Many concepts about the virosphere have changed with studies carried out over the years following the discovery of NCLDV. This group shares many genes related to the replication of the genome and the formation of the viral structure, called “viral hallmark genes”, which point to the monophyly of this group. In addition, many members of this group have a nearly complete transcriptional apparatus, which provides some independence from their hosts’ machinery. Thus, the presence of a robust transcriptional apparatus has raised much discussion about the evolutionary aspects of these viruses and their genome.

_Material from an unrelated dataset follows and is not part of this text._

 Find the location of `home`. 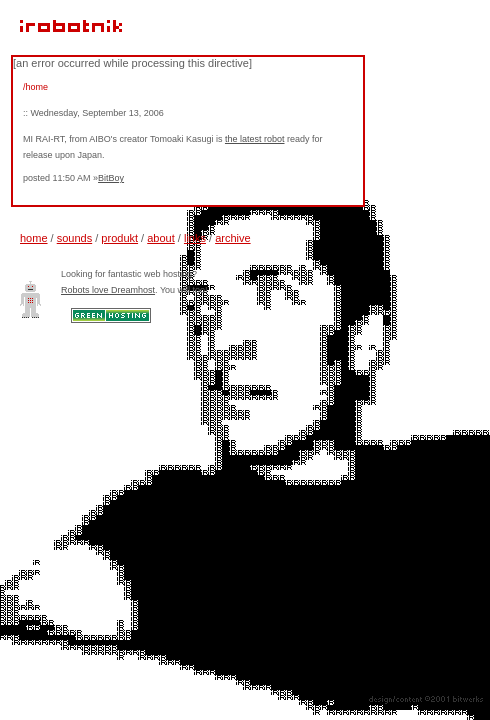 home is located at coordinates (34, 238).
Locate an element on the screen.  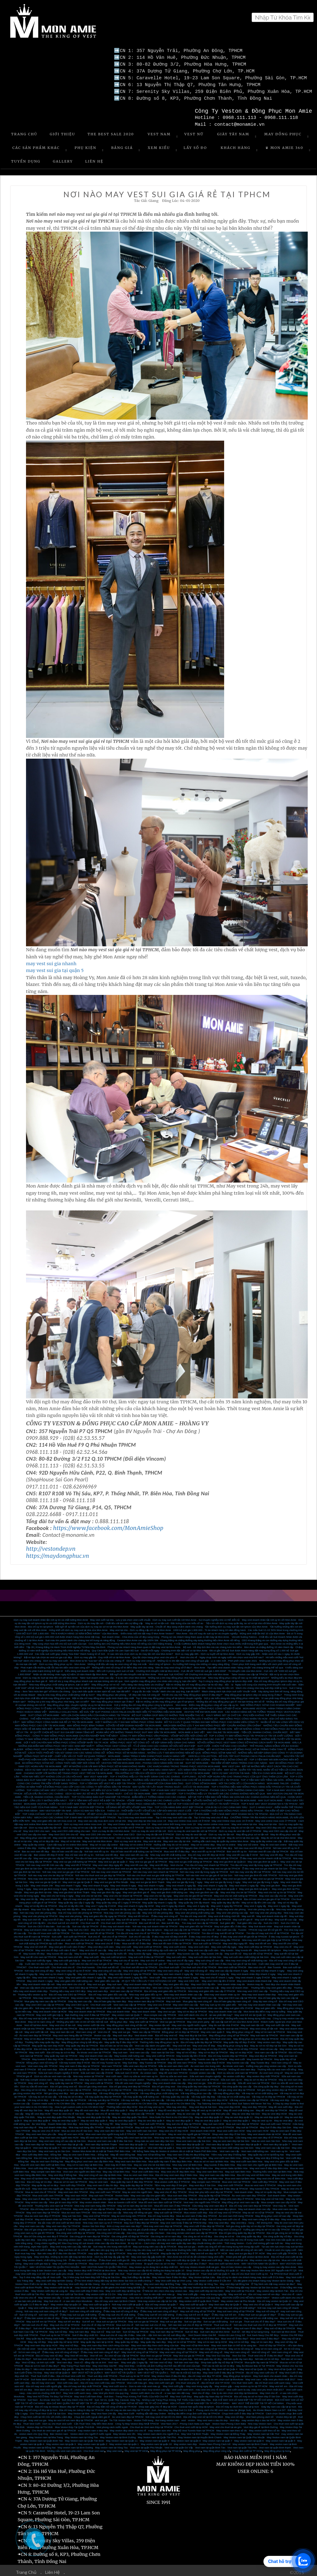 Tìm địa chỉ may vest cho bé tại TPHCM is located at coordinates (167, 1855).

In this work, we performed a comparative analysis of groups of genes expressed at different times of infection of different members of the NCLDV group. We observed that a common characteristic of this group is a temporal expression profile of their genes throughout the replication cycle, a characteristic that has been maintained throughout the evolution. Overall, genes related to genome transcription and replication are generally expressed in the initial/middle phase of the replicative cycle, while those associated with virion morphogenesis and structure are mainly expressed in the final phase of the virus life cycle. Understanding how the genes of a given pathogen are expressed provides data that assist researchers in understanding their biology and interaction with their hosts. In addition, information regarding the regulation of the expression of these genes can also assist in studies to interrupt this process at a certain point in the cycle to contribute to the resolution of possible diseases caused by different viral pathogens. Finally, this study compiles information about the regulation of gene expression of different pathogens that opens up the field for transcription studies of other NCLDV, for which this process has not been completely elucidated. The analysis presented here provides insights into the gene expression profiles of other viral pathogens belonging to Nucleocytoviricota and can be used as a starting point for future transcriptomic investigations.